US unemployment surges in November

By David Walsh
7 December 2002

The official unemployment rate jumped in the US in November to 6 percent, up from 5.7 percent in October. The size of the increase took financial commentators by surprise, and forced President George Bush to shake up his cabinet, leading to the forced resignations of Treasury Secretary Paul O’Neill and economic adviser Larry Lindsey.

Reflecting the general disorientation of the Bush administration, Labor Secretary Elaine Chao told cable television network CNBC that “It’s all over the ballpark. The economy is out of its doldrums, but as to where it’s going over the next few months, it’s still a little questionable.”

US businesses cut 40,000 jobs last month, the highest figure since February and in sharp contrast to the gain of 40-45,000 predicted by analysts. The 6 percent unemployment rate matches the total in April, and is the highest rate since July 1994, when US joblessness stood at 6.1 percent.

Ram Bhagavatula, chief economist at Royal Bank of Scotland Financial Markets, told Reuters, “These numbers are a complete shock and give the impression of an economy toppling over again.”

The US economy grew at a 4 percent annual rate in the third quarter, but is now expected to grow at less than 2 percent in the final three months of 2002.

According to the Bureau of Labor Statistics (BLS), the number of unemployed in the US now stands at 8.5 million, up from 8.1 million in September. If the 1.4 million people who have looked for work some time in the past 12 months, but not in the most recent four weeks and therefore are not counted as part of the labor force (the “marginally attached”), are added to this total, the number of jobless in the US reaches nearly 10 million.

The unemployment rate for adult men rose by half a percent from 5.2 to 5.7 percent, a one-month increase of nearly 10 percent. Rates for black workers (11.0 percent) and teenagers (16.8 percent) also increased.

Manufacturing employment fell in November by 45,000. Factory job losses have averaged nearly 50,000 a month in the last four months, up from 20,000 a month from April to July. Factory job losses, according to the BLS, “were widespread throughout durable goods manufacturing.”

Electronic equipment employment fell by 11,000. The number of jobs in this industry has fallen by 388,000 over the past two years, or 22 percent. Employment in transportation equipment, principally aircraft manufacturing, also fell by 11,000 in November. The number of workers in fabricated metals fell by 10,000 last month and has been cut by nearly 10 percent since July. Communications industry employment is down 165,000 since April 2001.

Retail trade employment dropped by 39,000 in November, as fears of slow holiday sales resulted in less seasonal hiring than usual.

Construction employment remained flat, while the number of jobs in service industries rose by 50,000 in November. Health services added 27,000, with hospitals accounting for half the total.

In another sign of economic ill health, the Federal Reserve reported December 5 that household wealth in the US has fallen to its lowest level since 1995. Household net worth in the third quarter fell 4.5 percent from the second quarter to $38 trillion. The ratio of net worth to disposable income, sank to a seven-year low of 4.9, well off the record 6.3 at the end of 1999.

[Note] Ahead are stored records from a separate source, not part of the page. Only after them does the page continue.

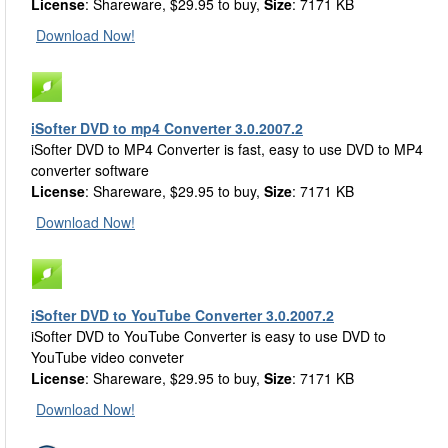
License
: Shareware, $29.95 to buy,
Size
: 7171 KB
Download Now!
iSofter DVD to mp4 Converter 3.0.2007.2
iSofter DVD to MP4 Converter is fast, easy to use DVD to MP4
converter software
License
: Shareware, $29.95 to buy,
Size
: 7171 KB
Download Now!
iSofter DVD to YouTube Converter 3.0.2007.2
iSofter DVD to YouTube Converter is easy to use DVD to
YouTube video conveter
License
: Shareware, $29.95 to buy,
Size
: 7171 KB
Download Now!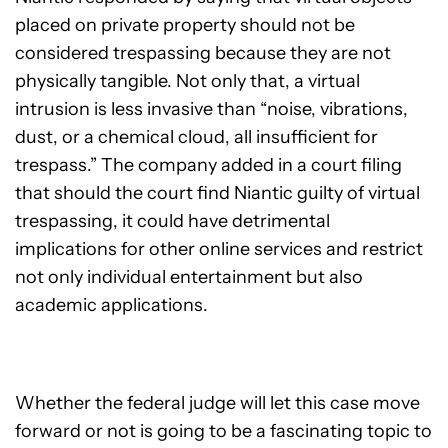
placed on private property should not be
considered trespassing because they are not
physically tangible. Not only that, a virtual
intrusion is less invasive than “noise, vibrations,
dust, or a chemical cloud, all insufficient for
trespass.” The company added in a court filing
that should the court find Niantic guilty of virtual
trespassing, it could have detrimental
implications for other online services and restrict
not only individual entertainment but also
academic applications.
Whether the federal judge will let this case move
forward or not is going to be a fascinating topic to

The drop in household wealth, unsurprisingly, resulted from shrinking assets and rising debt. Assets fell 3.4 percent in the third quarter, mostly due to a 17 percent plunge in the value of stock and mutual funds holdings. Liabilities rose 2.2 percent, primarily as the result of mortgage debt.

Average net worth per American household stood at $352,000 at the end of September, down from its peak in early 2000 of $412,000. Even the Wall Street Journal is obliged to acknowledge, however, that “The figure is heavily skewed by relatively few very wealthy individuals.”